- [TASK ITEM]
Tally the lines in the following entries that include the word "news"; state only the total.

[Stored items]
========
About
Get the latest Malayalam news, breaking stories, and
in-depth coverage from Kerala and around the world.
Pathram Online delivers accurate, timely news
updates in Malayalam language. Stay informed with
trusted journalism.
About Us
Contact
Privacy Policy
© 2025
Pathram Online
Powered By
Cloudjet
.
========
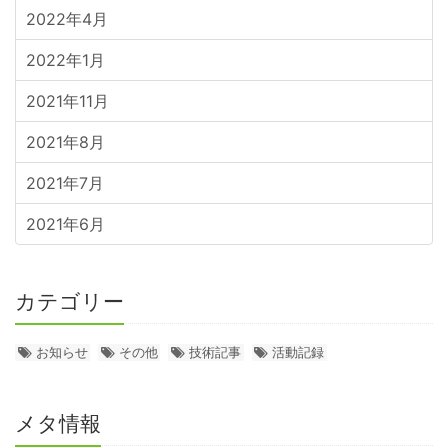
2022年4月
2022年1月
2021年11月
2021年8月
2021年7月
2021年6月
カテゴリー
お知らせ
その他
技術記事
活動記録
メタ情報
========
- [TASK RESULT]
2